There are no cures for T1D, an autoimmune disease characterized by an immune-mediated loss of pancreatic beta cell mass and function, resulting in insulin deficiency and dependency. While exogenous insulin therapy is the only established treatment, people with T1D require constant glucose management. Only 17 percent of youth and 21 percent of adults achieve optimal glycemic outcomes, and people living with T1D face significant risk of long-term complications, mental burden of 24/7/365 disease management, financial burden due to medical care, and loss of income and productivity. According to the CDC’s 2020 National Diabetes Statistics Report, 1.6 million Americas live with T1D in the United States, an increase of nearly 30% from 2017, with cases growing most sharply among diverse populations. New interventions to prevent, slow, or halt disease progression are urgently needed to improve outcomes for the increasing number of people diagnosed with T1D each year.
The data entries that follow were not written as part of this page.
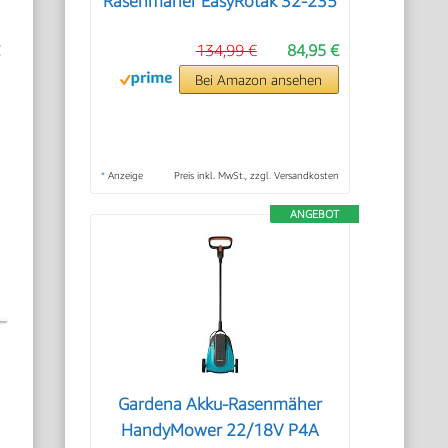
Rasenmäher EasyRotak 32-235
g
134,99 €
84,95 €
Bei Amazon ansehen
*
Anzeige
Preis inkl. MwSt., zzgl. Versandkosten
ANGEBOT
Gardena Akku-Rasenmäher
n
HandyMower 22/18V P4A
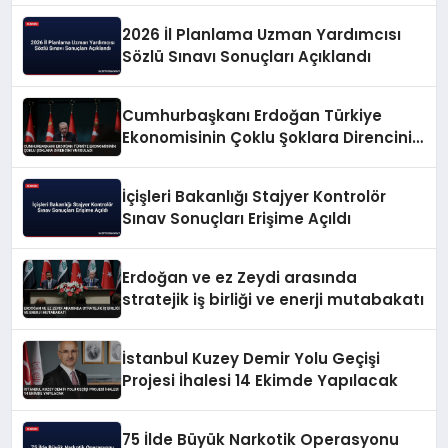
2026 İl Planlama Uzman Yardımcısı
Sözlü Sınavı Sonuçları Açıklandı
Cumhurbaşkanı Erdoğan Türkiye
Ekonomisinin Çoklu Şoklara Direncini
Vurguladı
İçişleri Bakanlığı Stajyer Kontrolör
Sınav Sonuçları Erişime Açıldı
Erdoğan ve ez Zeydi arasında
stratejik iş birliği ve enerji mutabakatı
İstanbul Kuzey Demir Yolu Geçişi
Projesi İhalesi 14 Ekimde Yapılacak
75 İlde Büyük Narkotik Operasyonu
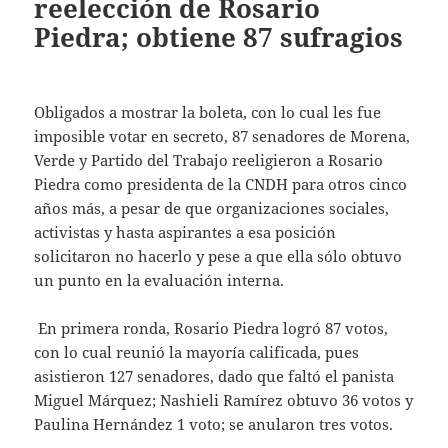
reelección de Rosario
Piedra; obtiene 87 sufragios
Obligados a mostrar la boleta, con lo cual les fue
imposible votar en secreto, 87 senadores de Morena,
Verde y Partido del Trabajo reeligieron a Rosario
Piedra como presidenta de la CNDH para otros cinco
años más, a pesar de que organizaciones sociales,
activistas y hasta aspirantes a esa posición
solicitaron no hacerlo y pese a que ella sólo obtuvo
un punto en la evaluación interna.
En primera ronda, Rosario Piedra logró 87 votos,
con lo cual reunió la mayoría calificada, pues
asistieron 127 senadores, dado que faltó el panista
Miguel Márquez; Nashieli Ramírez obtuvo 36 votos y
Paulina Hernández 1 voto; se anularon tres votos.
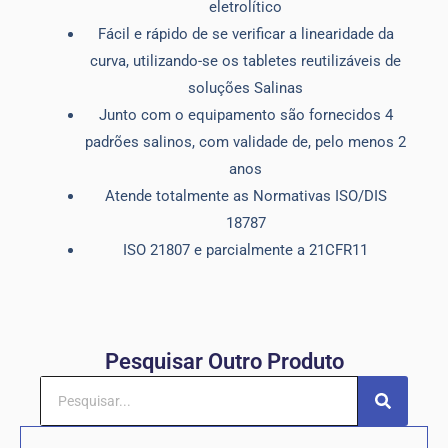
eletrolítico
Fácil e rápido de se verificar a linearidade da
curva, utilizando-se os tabletes reutilizáveis de
soluções Salinas
Junto com o equipamento são fornecidos 4
padrões salinos, com validade de, pelo menos 2
anos
Atende totalmente as Normativas ISO/DIS
18787
ISO 21807 e parcialmente a 21CFR11
Pesquisar Outro Produto
Pesquisar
The JDRF Cures Program strategy for disease-modifying therapies is to develop treatments that prevent, halt, or reverse disease progression by rebalancing the immune system and preserving or regrowing beta cells. T1D is a complex disease, suggesting success in treatment and prevention will be based upon a variety of targets and pathways. In a recent phase 2 clinical study, efficacy in the reduction of insulin dependency was observed using golimumab, a TNFα inhibitor with FDA approval for autoimmune indications such as forms of arthritis and Crohn’s disease. Therefore, there is a clear precedent for the successful realignment of therapeutics from other autoimmune diseases for assessment in T1D. In addition, checkpoint inhibitor therapy for cancer, such as the anti-PD1 monoclonal antibody, is associated with increased diagnosis of T1D within 3 months of treatment, indicating a connection between immune interventions in other diseases and the onset of autoimmune diabetes. This highlights an opportunity to explore the onset of T1D from novel perspectives and disciplines, with the potential to identify previously unidentified targets or strategies for disease modifying therapies.
Funding Opportunity Description
JDRF, the world’s leading non-profit organization with the mission to cure type 1 diabetes (T1D), aspires to establish new disease-modifying therapy clinical trials, and to foster the development of disease modifying therapies for T1D. For this endeavor to succeed, it is vital to promote and advance a broad discovery and preclinical research pipeline that is rapidly translatable to clinical trials. Given the potential for overlap in the biological processes of different diseases, research currently underway in fields such as autoimmunity, metabolism, cancer immunology, and various others may represent untapped lines of inquiry for discovery and preclinical research in T1D. The goal of this invitation is to accelerate therapy development by increasing the number of identified candidates for clinical interrogation in T1D through the realignment of targets and mechanisms under investigation in other fields or disease indications. Projects considered for funding will represent innovative ideas, perspectives, and approaches in T1D
research, with the objective of providing a significant acceleration and expansion of discovery research and preclinical development. Studies investigating human and mouse gene and protein targets, pharmacological evaluation of existing interventions, and the assessment of mechanisms that play a role in related diseases in T1D-relevent model systems are of particular interest.
- We welcome LOIs from investigators, pre-formed teams, organizations, and companies with demonstrated expertise to carry out the proposed research.
- Applications may be submitted by domestic and foreign non-profit organizations, public and private, such as universities, colleges, hospitals, laboratories, industry, units of state and local governments, and eligible agencies of the federal government. Applicants must hold an M.D., D.M.D., D.V.M., Ph.D., or equivalent and have a faculty position or equivalent at a college, university, medical school, or other research facility.
- There are no citizenship requirements for this program. To assure continued excellence and diversity among applicants and awardees, JDRF welcomes applications from all qualified individuals and encourages applications from persons with disabilities, women, and members of minority groups underrepresented in the sciences.
- Collaborative projects combining the expertise and/or resources of multiple research groups are highly encouraged, as are international collaborations and other partnerships that bring together distinct expertise and abilities. Preference will be given to proposals that combine the expertise of laboratories new to the T1D field with those already established in the study of T1D. In addition, JDRF will work to connect laboratories new to the T1D field with potential collaborators and resources as needed.